Rabu, 19 November 2025

Murianews, Grobogan – Kabupaten Grobogan saat ini menjadi salah satu tulang punggung penyangga pangan nasional. Produksi pertaniannya bisa diandalkan untuk menjaga ketersediaan pangan.

Namun siapa sangka, kabupaten yang dikenal dengan produksi pertaniannya ini pernah dilanda bencana kelaparan hebat di masa lampau. Bahkan bencana itu terjadi dua kali. Kala itu, ribuan warga meninggal akibat kelaparan.

Bencana kelaparan pertama terjadi pada 1849-an. Ketika itu, Grobogan masih wilayah afdeling bersama Demak. Afdeling merupakan istilah untuk menyebut daerah setingkat dengan kabupaten di masa pemerintahan kolonial Hindia Belanda.

Kala itu, kelaparan membuat penduduk Grobogan dan Demak menurun drastis. Dikutip dari buku ”Grobogan Mempesona: Berbicara Sejarah dan Potensi”, kelaparan hebat itu membuat penduduk Grobogan yang semula sekitar 98.500 pada 1848 menjadi sekitar 9000 jiwa pada 1850. Sementara di Demak, dari 336 ribu jiwa menjadi 120 ribuan jiwa.
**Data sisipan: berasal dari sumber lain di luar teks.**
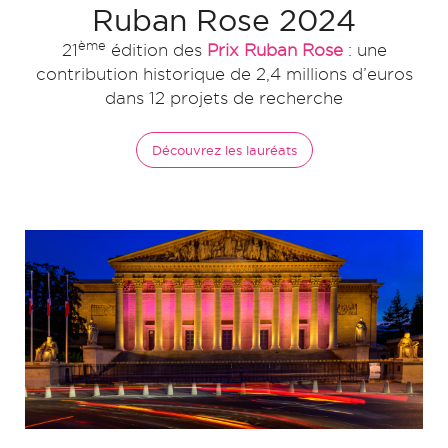
Ruban Rose 2024
ème
21
édition des
Prix Ruban Rose
: une
contribution historique de 2,4 millions d’euros
dans 12 projets de recherche
Découvrez les lauréats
Banyaknya warga meninggal akibat kelaparan itu disebut-sebut buntut dari kebijakan tanam paksa atau cultuurstelsel yang diterapkan pemerintah kolonial Hindia Belanda sejak 1830-an.

Sebab, dengan sistem itu, pemerintah kolonial menentukan komoditas yang mesti diproduksi petani Jawa. Selain itu, petani juga harus menyerahkan seperlima hasil panen kepada pemerintah kolonial.

Belum adanya sistem irigasi membuat para petani gagal panen. Walhasil, kelaparan hebat hingga membuat ribuan penduduk meninggal pun terjadi.

Pada 1864, pemerintahan atau ibu kota kabupaten dipindah dari Kota Grobogan ke Kota Purwodadi. Perpindahan itu disebut-sebut berkaitan dengan kelaparan hebat pada belasan tahun sebelumnya.

Kejadian kelaparan hebat kedua berlangsung pada 1900-an, atau 50 tahun usai peristiwa pertama. Namun, tidak disebutkan jumlah korban jiwa pada peristiwa paceklik kedua tersebut.